What Is Psoriasis?
Psoriasis is a chronic (long-lasting) skin disease of scaling and inflammation
that affects 2 to 2.6 percent of the United States population, or between 5.8
and 7.5 million people. Although the disease occurs in all age groups, it
primarily affects adults. It appears about equally in males and females.
Psoriasis occurs when skin cells quickly rise from their origin below the
surface of the skin and pile up on the surface before they have a chance to
mature. Usually this movement (also called turnover) takes about a month, but in
psoriasis it may occur in only a few days. In its typical form, psoriasis
results in patches of thick, red (inflamed) skin covered with silvery
scales. These patches, which are sometimes referred to as plaques, usually itch
or feel sore. They most often occur on the elbows, knees, other parts of the
legs, scalp, lower back, face, palms, and soles of the feet, but they can occur
on skin anywhere on the body.
The disease may also affect the fingernails, the toenails, and the soft tissues
of the genitals and inside the mouth. While it is not unusual for the skin
around affected joints to crack, approximately 1 million people with psoriasis
experience joint inflammation that produces symptoms of arthritis. This
condition is called psoriatic arthritis.
How Does Psoriasis Affect Quality of Life?

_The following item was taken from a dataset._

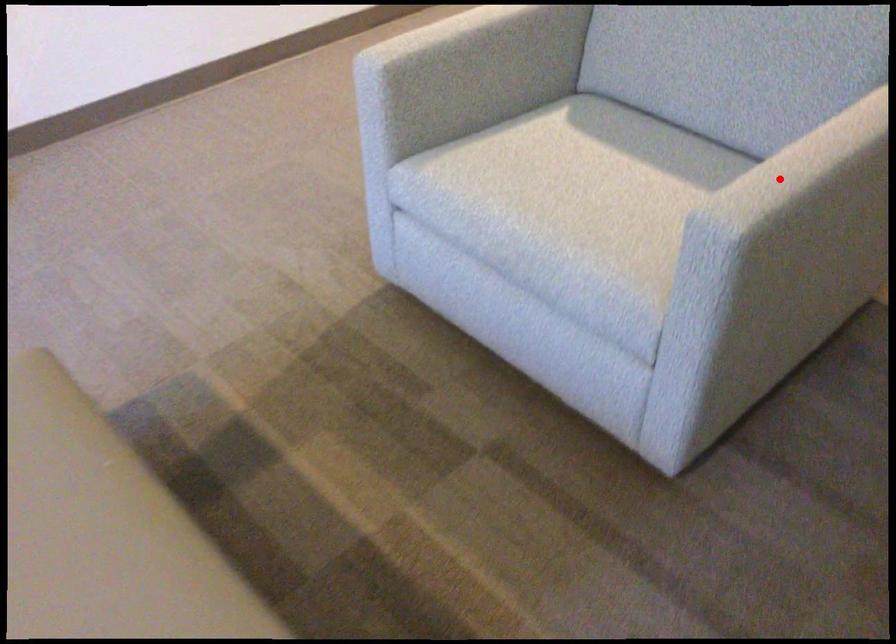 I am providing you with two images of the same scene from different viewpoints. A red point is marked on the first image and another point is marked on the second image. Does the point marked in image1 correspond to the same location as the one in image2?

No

Individuals with psoriasis may experience significant physical discomfort and
some disability. Itching and pain can interfere with basic functions, such as
self-care, walking, and sleep. Plaques on hands and feet can prevent individuals
from working at certain occupations, playing some sports, and caring for family
members or a home. The frequency of medical care is costly and can interfere
with an employment or school schedule. People with moderate to severe psoriasis
may feel self-conscious about their appearance and have a poor self-image that
stems from fear of public rejection and psychosexual concerns. Psychological
distress can lead to significant depression and social isolation.
What Causes Psoriasis?
Psoriasis is a skin disorder driven by the immune system, especially involving a
type of white blood cell called a T cell. Normally, T cells help protect the
body against infection and disease. In the case of psoriasis, T cells are put
into action by mistake and become so active that they trigger other immune
responses, which lead to inflammation and to rapid turnover of skin cells. In
about one-third of the cases, there is a family history of psoriasis.
Researchers have studied a large number of families affected by psoriasis and
identified genes linked to the disease. (Genes govern every bodily function and
determine the inherited traits passed from parent to child.) People with
psoriasis may notice that there are times when their skin worsens, then
improves. Conditions that may cause flareups include infections, stress, and
changes in climate that dry the skin. Also, certain medicines, including lithium
and betablockers, which are prescribed for high blood pressure, may trigger an
outbreak or worsen the disease.
How Is Psoriasis Diagnosed?
Occasionally, doctors may find it difficult to diagnose psoriasis, because it
often looks like other skin diseases. It may be necessary to confirm a diagnosis
by examining a small skin sample under a microscope. There are several forms of
psoriasis. Some of these include:
- Plaque psoriasis--Skin lesions are red at the base
and covered by silvery scales.
- Guttate psoriasis--Small, drop-shaped lesions
appear on the trunk, limbs, and scalp. Guttate psoriasis is most often
triggered by upper respiratory infections (for example, a sore throat caused
by streptococcal bacteria).
- Pustular psoriasis--Blisters of noninfectious pus
appear on the skin. Attacks of pustular psoriasis may be triggered by
medications, infections, stress, or exposure to certain chemicals.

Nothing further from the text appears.